Thrills and shivers, indeed! Mary was having them too, had Mr. Hewitt Howland but known. Howland not only wanted to publish her book, he even offered to pay for the right to do so. And he wanted to come to her house, and talk to her about writing more books!
There was only one thing to do, and Mary did it. She dashed to the telegraph office and wired Mr. Howland to come right ahead. She dashed back to buy steak and ice cream, dashed home, and baked a cake.
When mother baked a cake, the Rinehart children knew it was a party. But whom was this party for? Mary wasn’t quite sure herself.
“It’s not really a party,” she told them, “just a special sort of day.”
“What’s a special sort of day?”
A day when they had cake and ice cream for dessert, naturally. This was hardly the way to start a serious literary career, but Mary had no time to play author. Those guest room curtains had done well enough for her and Stanley’s visiting relatives, but here was a big, important editor coming all the way from Indianapolis just to see Mary Roberts Rinehart. And that brass bed needed a valance, and what if Mr. Howland showed up tomorrow?
First on the next day’s agenda was a quick trip to the dry-goods store. Mary bought fresh material, lugged it home, and began to sew. She kept on sewing until late the night before Howland was due to arrive, and the final curtain got hung in the nick of time. What her new editor thought of the bedroom decor was beside the point—what he’d come to see were manuscripts. Had Mrs. Rinehart anything else to show him?
She had. There was no time to take those other two ratty carbons to the bindery but Editor Howland didn’t care. He read them both, sitting all day long in the living room with the Rinehart boys and the Rinehart dogs for company. He could not but have been impressed by the virtuosity of a young housewife who could spin off three diverse tales in such a fresh and often amusing style. He’d take them all and be glad he got them. He was already planning to publish The Circular Staircase in 1908, The Man in Lower Ten in 1909, and The Mystery of 1122 in 1910. He didn’t care much for that last title, so he and Mary wisely changed it to The Window at the White Cat.
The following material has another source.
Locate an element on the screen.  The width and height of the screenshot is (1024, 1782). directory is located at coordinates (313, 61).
Mary had scrupulously listed each one of the small sums she’d gotten for her short pieces and her serial rights in the old bankbook, but she didn’t know what to put down for Bobbs-Merrill’s three-book deal. That didn’t matter. Her husband was by now making a goodly amount of money at his practice, and he naturally expected to be the family’s major breadwinner for the rest of his life, but it was beginning to look as if there might be plenty of jam on the Rineharts’ bread.
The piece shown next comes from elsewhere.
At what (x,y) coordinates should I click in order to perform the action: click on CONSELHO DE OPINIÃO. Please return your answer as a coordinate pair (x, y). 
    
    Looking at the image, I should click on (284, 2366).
By now, Stanley must have managed to sublimate any atavistic qualms; he had begun taking an enthusiastic interest in his wife’s burgeoning career as a writer. Knowing Mary as he’d had every opportunity to do since that fateful day when she’d tripped into his office with her flounced parasol and rose-bedecked hat, applied to join the nurses’ training program, and proved throughout her arduous three years of training to have a backbone of good Pittsburgh steel, he must have realized somewhere along the line that she’d never be content to spend the rest of her life sewing on buttons and ordering lamb chops. He’d taken her for better or worse. There’d been enough of the worse. Why play dog in the manger now that the good times were starting to roll?
Despite his ongoing war with the inanimate, the collar buttons that willfully leaped from his shirts, the matches that wouldn’t light, the cussedness of things in general, Stanley Rinehart was clearly a man who would rather be happy than not. He showed himself a genial host to Mary’s suddenly acquired editor. When they gathered around the piano after dinner, it was his fine baritone that led the singing. Mary played, the little boys sang, Hewitt Howland sang, even the family collie sang. This could hardly have been the kind of reception Howland was used to; he must have left the next day with a strong awareness that his newest author would turn out to be somebody altogether out of the ordinary.